If fake news—deliberate disinformation, not uncongenial news—is one end of the spectrum, what is the other end of the spectrum?
To get at the question, we need a theory of what news should provide. A theory of news, in turn, needs a theory of citizenship, which prescribes the information people need to execute their role, and an empirically supported behavioral theory of how people get that information.
What a democracy expects of people varies by the conception of democracy. Some theories of democracy only require citizens to have enough information to pick the better candidate when differences in candidates are material. Others, like deliberative democracy, expect people to be well informed and to have thought through various aspects of policies.
I opt for deliberative democracy to guide expectations about people for two reasons. Not only does the theory best express the highest ideals of democracy, but it also has the virtue of answering a vital question well. If all news was equally profitable to produce and was as widely read, what kind of news would lead to the best political outcomes, as judged by idealized versions of people—people who have all the information and all the time to think through the issues?
There are two virtues of answering such a question. First, it offers a convenient place to start answering what we mean by ‘good’ news; we can bring in profitability and reader preferences later. Second, engaging with it uncovers some obvious aspects of ‘good’ news.
For news to positively affect political outcomes (not in the shallow, instrumental sense), the news has to be about politics. Rather than news about Kim Kardashian or opinions about the hottest boots this season, ‘good’ news is about policymaker, policy-implementor, and policy-relevant news.

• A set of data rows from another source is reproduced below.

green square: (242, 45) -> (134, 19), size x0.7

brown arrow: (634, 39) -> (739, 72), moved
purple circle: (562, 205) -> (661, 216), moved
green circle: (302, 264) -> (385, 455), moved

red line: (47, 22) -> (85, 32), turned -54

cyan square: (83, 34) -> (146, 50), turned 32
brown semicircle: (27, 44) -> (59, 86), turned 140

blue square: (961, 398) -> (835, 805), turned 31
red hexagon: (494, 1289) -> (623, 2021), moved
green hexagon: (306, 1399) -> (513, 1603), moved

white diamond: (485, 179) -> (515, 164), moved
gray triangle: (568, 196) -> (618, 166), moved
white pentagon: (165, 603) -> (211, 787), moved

News about politics is a necessary but not a sufficient condition. Switching from discussing Kim Kardashian’s dress to Hillary Clinton’s is very plausibly worse. Thus, we also want the news to be substantive, engaging with real issues rather than cosmetic concerns.
Substantively engaging with real issues is still no panacea. If the information is not correct, it will misinform than inform the debate. Thus, the third quality of ‘good’ news is correctness.
The criterion for “good” news is, however, not just correctness, but it is the correctness of interpretation. ‘Good’ news allows people to draw the right conclusions. For instance, reporting murder rates as say ‘a murder per hour’ without reporting the actual number of murders or comparing the probability of being murdered to other common threats to life may instill greater fear in people than ‘optimal.’ (Optimal, as judged by better-informed versions of ourselves who have been given time to think. We can also judge optimal by correctness—did people form unbiased, accurate beliefs after reading the news?)
Not all issues, however, lend themselves to objective appraisals of truth. To produce ‘good’ news, the best you can do is have the right process. The primary tool that journalists have in the production of news is the sources they use to report on stories. (While journalists increasingly use original data to report, the reliance on people is widespread.) Thus, the way to increase correctness is through manipulating aspects of sources. We can increase correctness by increasing the quality of sources, e.g., source more knowledgeable people with low incentives to cook the books, increase the diversity of sources, e.g., not just government officials but also plausibly major NGOs, and the number of sources.
If we emphasize correctness, we may fall short on timeliness. News has to be timely enough to be useful, aside from being correct enough to guide policy and opinion correctly.
News can be narrowly correct but may commit sins of omission. ‘Good’ news provides information on all sides of the issue. ‘Good’ news highlights and engages with all serious claims. It doesn’t give time to discredited claims for “balance.”
Second-to-last, news should be delivered in the right tone. Rather than speculative ad-hominem attacks, “good” news engages with arguments and data.
Lastly, news contributes to the public kitty only if it is original. Thus, ‘good’ news is original. (Plagiarism reduces the incentives for producing quality news because it eats into the profits.)